Não contassem com ele para o discurso da vitimização tão nosso, tão português. E muito menos para se pôr em bicos de pés. Contassem, isso sim, que desse a cara pelas grandes causas de uma vida, num combate leal e responsável tanto nas vitórias como nas derrotas. Não contaram. Talvez pela falta de adversários à altura, os seus combates foram-se tornando mais solitários. O seu pesado silêncio tem a exacta medida do habitual descaso nacional, quando não da mesquinhez revanchista e interesseira. Com as excepções dos presidentes Eanes e Sampaio, ninguém lhe achou grande préstimo nem dentro nem fora. A vasta experiência internacional dos governos que integrou e das funções de conselheiro e de subdirector da UNESCO que desempenhou entre 84 e 88 não lhe deram o perfil ideal para, ser o nosso candidato a director-geral dessa organização, em 92.
Vítima de alguma injustiça? A pergunta de José Carlos de Vasconcelos, a resposta é previsível, mas nem por isso menos perturbante:
  • Não vejo o caso dessa maneira: tive a intervenção que tive, o meu papel histórico esgotou-se. Sou um cidadão como outro qualquer. Se existe injustiça, não é contra mim, mas generalizada em relação a quase todos os que se bateram contra a ditadura.
A sua inscrição no PS de Jorge Sampaio, em 1991, e o seu apoio à moção Falar É Preciso, de Manuel Alegre, ao Congresso do PS, em 1999, não são já actos políticos. Têm a imensa carga simbólica dos gestos gratuitos ou anacrónicos. Um gesto de soberana liberdade. Um derradeiro e inesperado presente. Imerecido para uns, imprestável para tantos outros, mas seta apontada ao coração e à inteligência dos que o mereciam e que o souberam acolher não como confissão ou testamento, mas como legenda de uma vida. A amizade vigilante de Lobo Antunes fez-lhe o mais belo epitáfio:
  • Quando Ernesto Melo Antunes morreu, vivi no funeral uma das situações mais comoventes e emocionantes da minha vida. Estavam ali os rapazes que fizeram a Revolução, aqueles bravos capitães, companheiros de Ernesto, rapazes que já tinham sessenta anos, choravam como crianças. Homens duros, que tinham provado a sua enorme coragem, mas choravam desconsolados, porque não só perdiam um amigo e um grande homem. Perdiam sobretudo um camarada. Era muito emocionante vê-los tão desolados.
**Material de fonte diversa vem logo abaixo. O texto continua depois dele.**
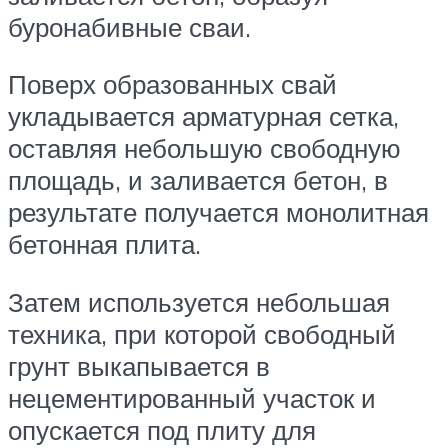
буронабивные сваи.
Поверх образованных свай
укладывается арматурная сетка,
оставляя небольшую свободную
площадь, и заливается бетон, в
результате получается монолитная
бетонная плита.
Затем используется небольшая
техника, при которой свободный
грунт выкапывается в
нецементированный участок и
опускается под плиту для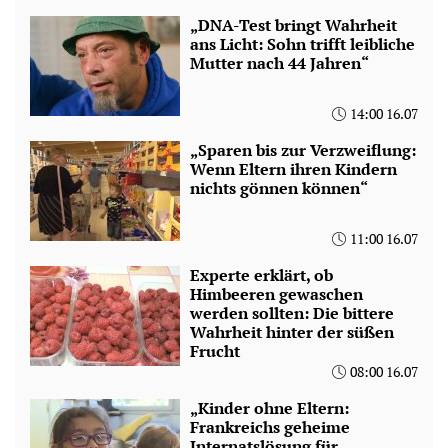
„DNA-Test bringt Wahrheit
ans Licht: Sohn trifft leibliche
Mutter nach 44 Jahren“
14:00 16.07
„Sparen bis zur Verzweiflung:
Wenn Eltern ihren Kindern
nichts gönnen können“
11:00 16.07
Experte erklärt, ob
Himbeeren gewaschen
werden sollten: Die bittere
Wahrheit hinter der süßen
Frucht
08:00 16.07
„Kinder ohne Eltern:
Frankreichs geheime
Internatslösung für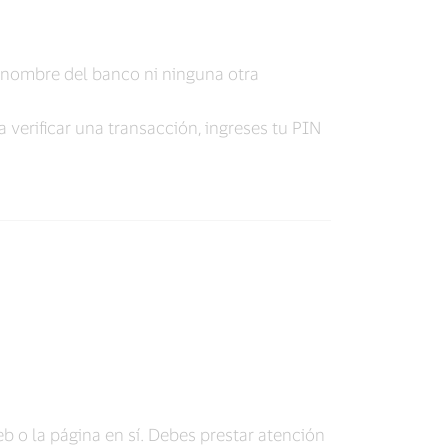
l nombre del banco ni ninguna otra
 verificar una transacción, ingreses tu PIN
eb o la página en sí. Debes prestar atención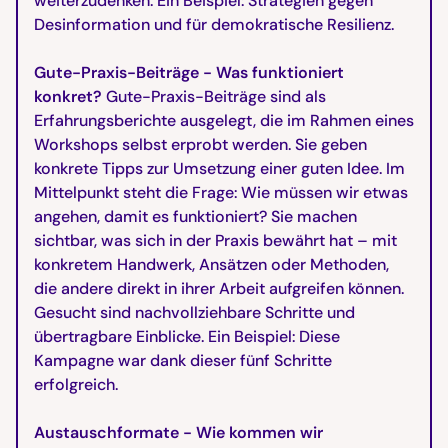
weiterzudenken. Ein Beispiel: Strategien gegen
Desinformation und für demokratische Resilienz.
Gute-Praxis-Beiträge - Was funktioniert
konkret?
Gute-Praxis-Beiträge sind als
Erfahrungsberichte ausgelegt, die im Rahmen eines
Workshops selbst erprobt werden. Sie geben
konkrete Tipps zur Umsetzung einer guten Idee. Im
Mittelpunkt steht die Frage: Wie müssen wir etwas
angehen, damit es funktioniert? Sie machen
sichtbar, was sich in der Praxis bewährt hat – mit
konkretem Handwerk, Ansätzen oder Methoden,
die andere direkt in ihrer Arbeit aufgreifen können.
Gesucht sind nachvollziehbare Schritte und
übertragbare Einblicke. Ein Beispiel: Diese
Kampagne war dank dieser fünf Schritte
erfolgreich.
Austauschformate - Wie kommen wir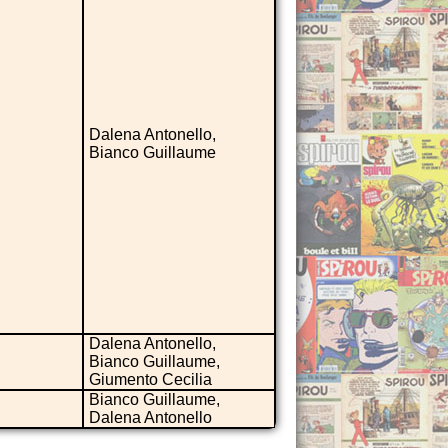
Dalena Antonello,
Bianco Guillaume
Dalena Antonello,
Bianco Guillaume,
Giumento Cecilia
Bianco Guillaume,
Dalena Antonello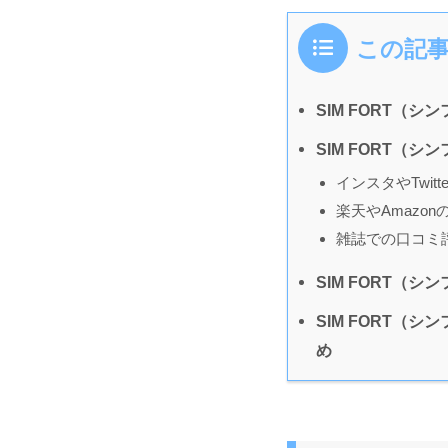
この記
SIM FORT（
SIM FORT（
インスタやTwit
楽天やAmazo
雑誌での口コミ
SIM FORT（
SIM FORT
め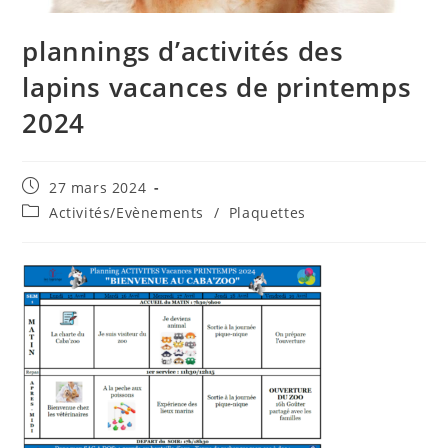
plannings d’activités des
lapins vacances de printemps
2024
Publication
27 mars 2024
publiée :
Post
Activités/Evènements
/
Plaquettes
category: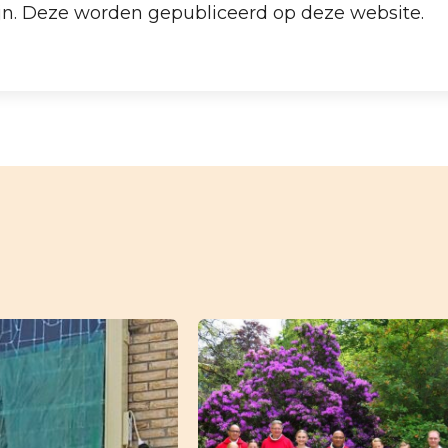
jn. Deze worden gepubliceerd op deze website.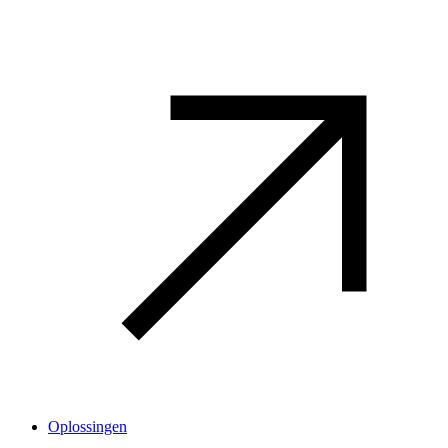
Oplossingen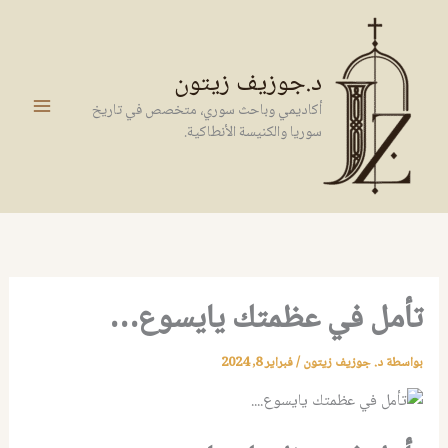
خطي
لى
لمحتوى
د.جوزيف زيتون
أكاديمي وباحث سوري، متخصص في تاريخ
سوريا والكنيسة الأنطاكية.
تأمل في عظمتك يايسوع…
بواسطة
د. جوزيف زيتون
/
فبراير 8, 2024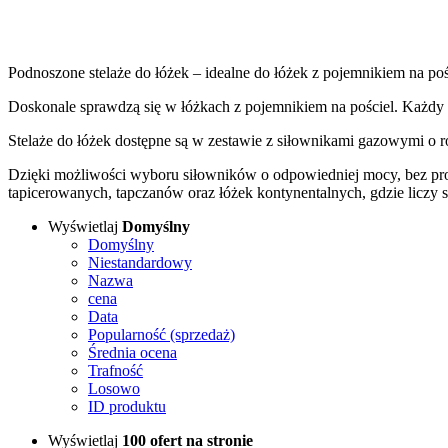
Podnoszone stelaże do łóżek – idealne do łóżek z pojemnikiem na poś
Doskonale sprawdzą się w łóżkach z pojemnikiem na pościel. Każdy 
Stelaże do łóżek dostępne są w zestawie z siłownikami gazowymi o 
Dzięki możliwości wyboru siłowników o odpowiedniej mocy, bez prob
tapicerowanych, tapczanów oraz łóżek kontynentalnych, gdzie liczy 
Wyświetlaj
Domyślny
Domyślny
Niestandardowy
Nazwa
cena
Data
Popularność (sprzedaż)
Średnia ocena
Trafność
Losowo
ID produktu
Wyświetlaj
100 ofert na stronie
Chorava-se a morte de Ernesto, e também se choravam muitas outras coisas que não tinham podido acontecer.
Este livro é para nós muito mais do que um imprescindível e precioso documento com que enriquecemos o nosso espólio de História Oral e que entendemos ser o momento de oferecer quer a quem viveu a Revolução, quer a quem a estuda, quer finalmente a quem se sinta minimamente comprometido com a História deste país. É também a homenagem a Ernesto Melo Antunes e aos companheiros que no seu exemplo se revêem e se encontram. Homenagem ao que a História regista e é passado. Mas também às sementes de futuro que nela lançaram. Mas sabemos que os ventos são caprichosos e que há terras sedentas de sementes». In Melo Antunes, O Sonhador Pragmático, Maria Manuela Cruzeiro e Boaventura de Sousa Santos, Histórias da História, Editorial Notícias, 2005, ISBN 972-46-1563-4.